Respecting what matters to others sets the stage for intentional imagination. Our social structures are stronger when they take into account the varied perspectives of people whose circumstances and experiences have brought them to different conclusions. Rather than dismissing them as “wrong” or even “stupid”, we are better advised to inquire into what they know that we don’t know. Underneath the divisive discourse of the election, what seems essential to them? Why do they think it is in danger? Once we open that dialogue, we can start thinking about how we might rearrange resources to construct a political structure that respects what matters to others as well as what matters to us.
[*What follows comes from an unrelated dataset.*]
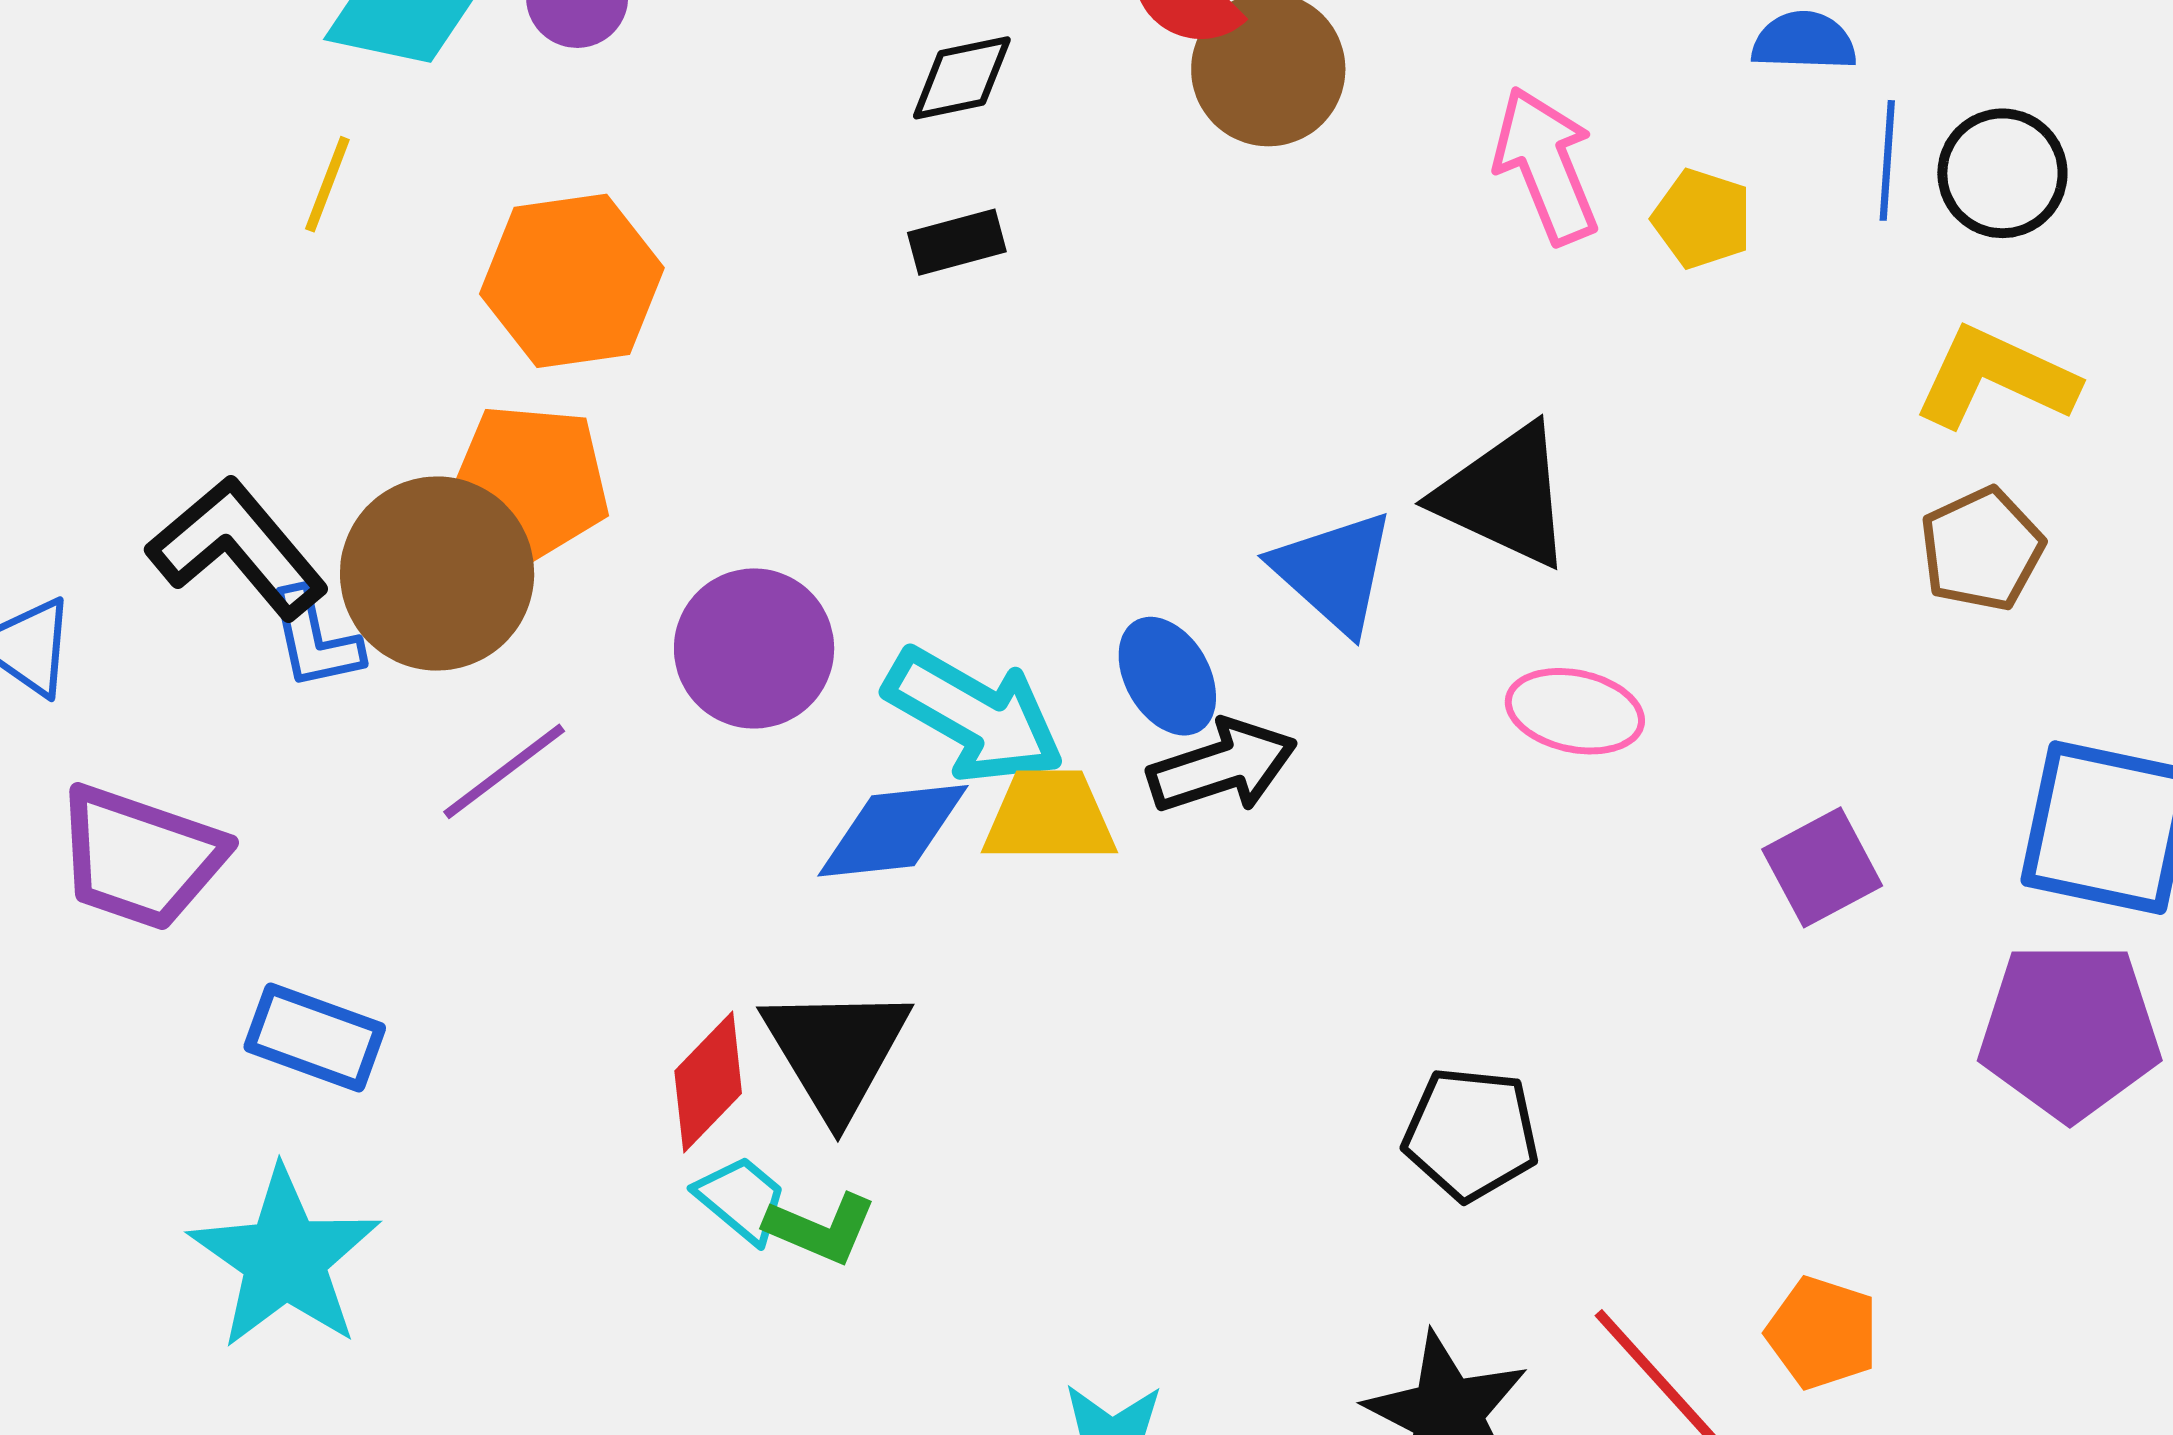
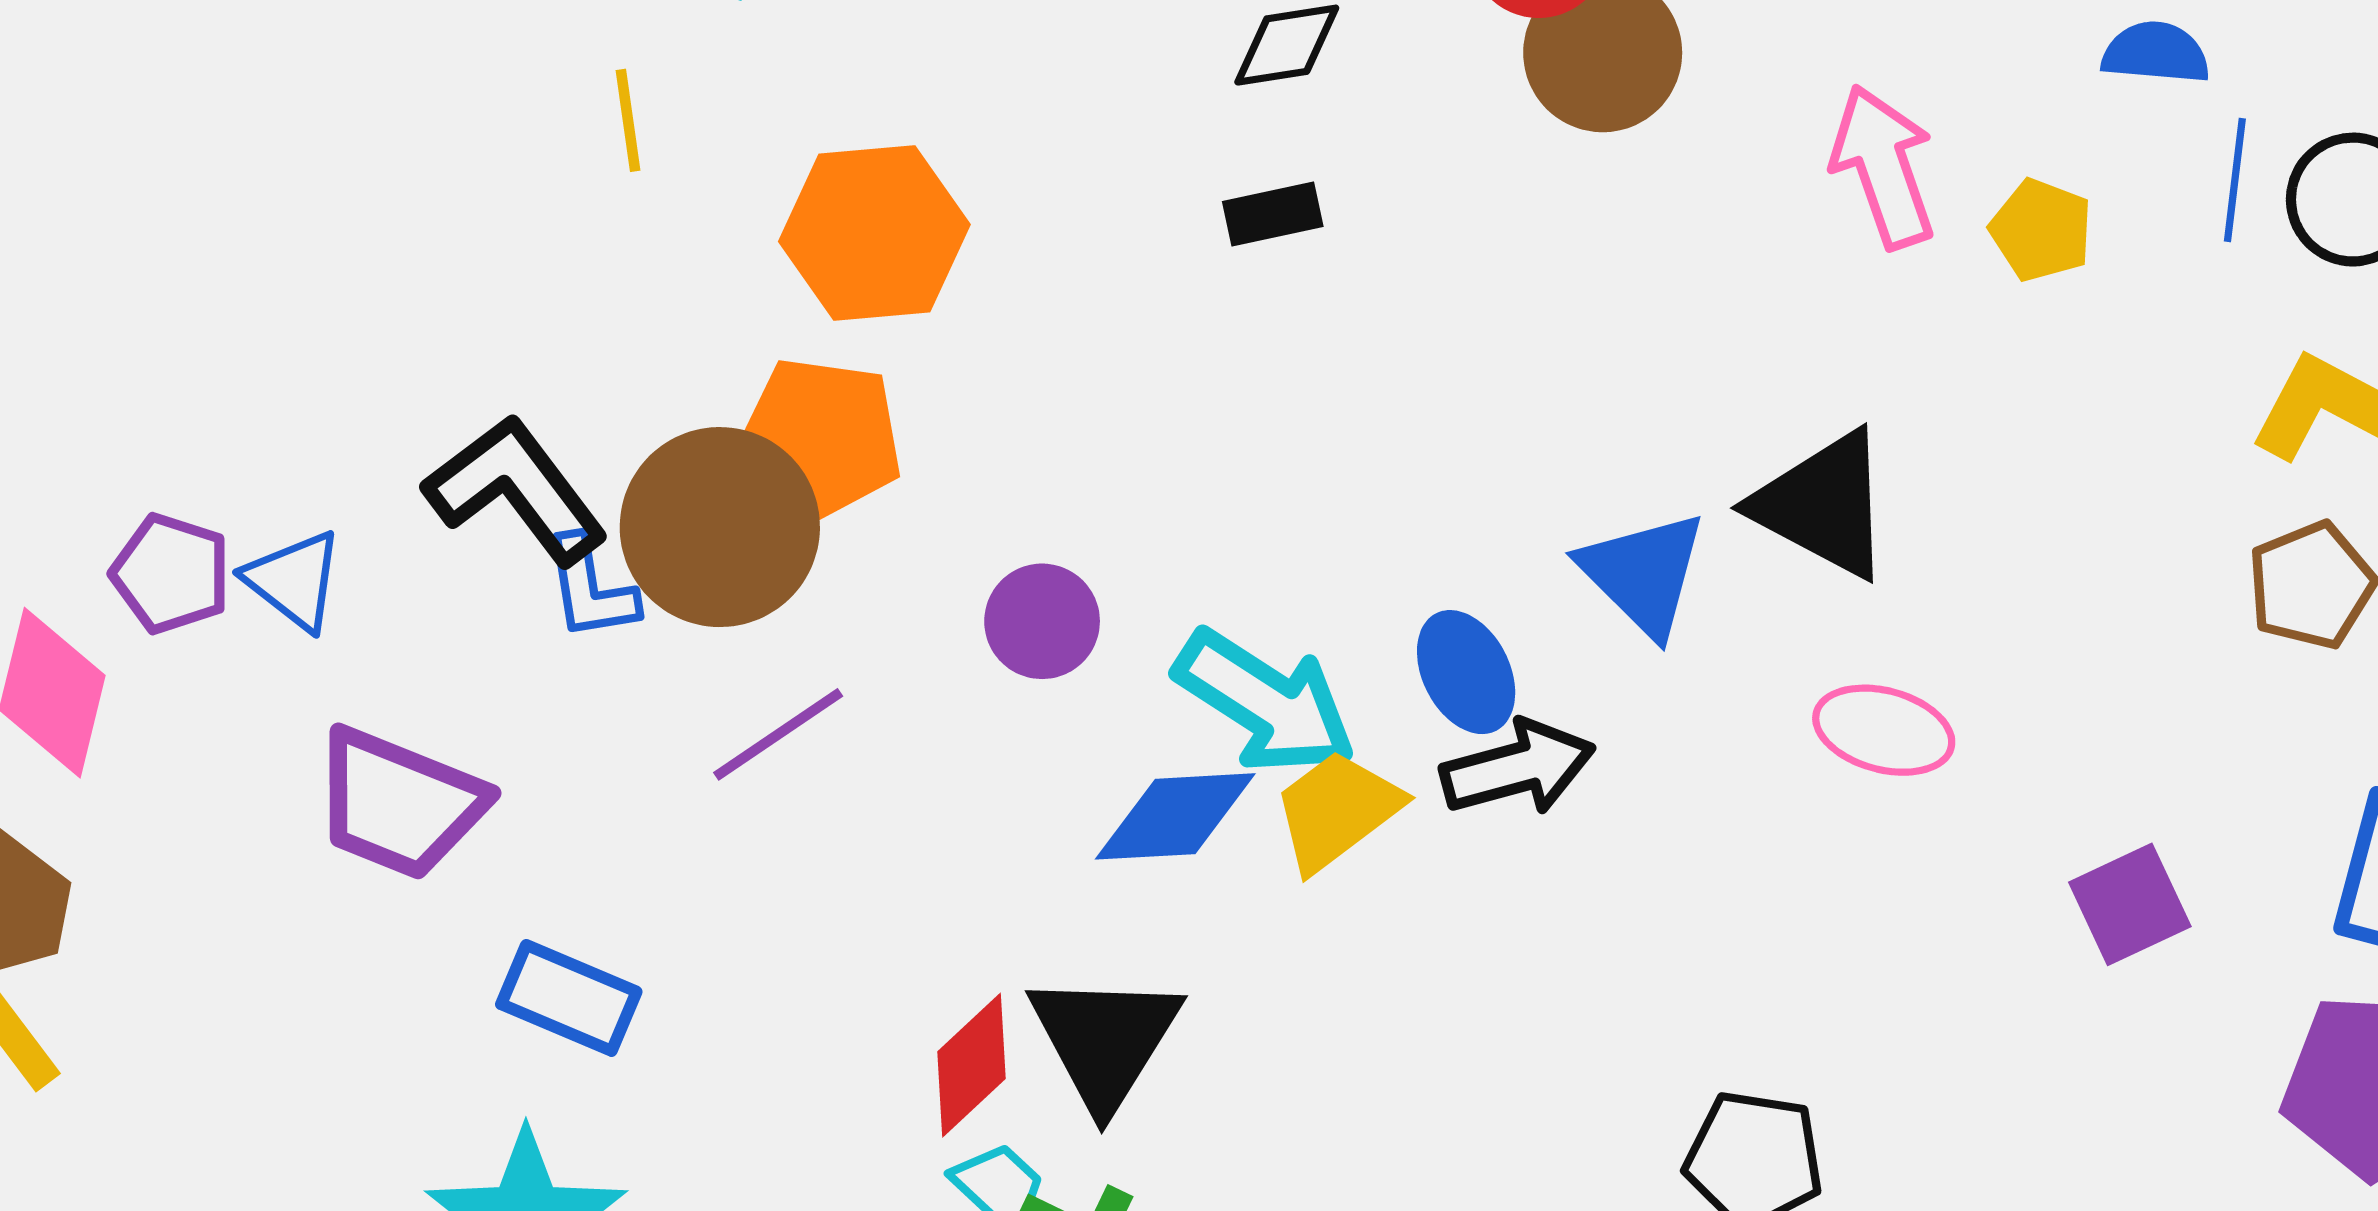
yellow line: (327, 184) -> (628, 120), turned -32
purple circle: (754, 648) -> (1042, 621), size x0.7
yellow trapezoid: (1049, 817) -> (1337, 810), turned -40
And then there’s the tough work of inclusive integrity. Politics has been described as “the art of the possible.” Our government is enormous and complex. We will need all hands on deck to evaluate programs and proposals so we can preserve what works and revamp what causes harm. Bureaucrats and elected officials have an obvious role in this process, but so do Citizen Professionals, individual citizens who use their expertise to improve their communities.

Finally, we will need creative courage in the weeks ahead. The rhetoric in this election made it seem as though the concerns and needs of some people should prevail over the concerns and needs of others.  But the strength of this country has always been in its founding principle that “all… are created equal.” Our union cannot survive unless we take each other seriously, committing ourselves to a nation in which “liberty and justice for all” is more than a slogan.

We didn’t write Cooperative Wisdom as a political tract. The five social virtues we recommend in the book are effective in families and boardrooms, faith communities and volunteer organizations. These principles also offer an alternative approach to the conflicts that have been so bitter in this election. Once the votes have been counted, there is a way to restore the cooperation that underlies our nation’s success and sustainability. We hope you will join is in applying Cooperative Wisdom to the challenges of the months ahead.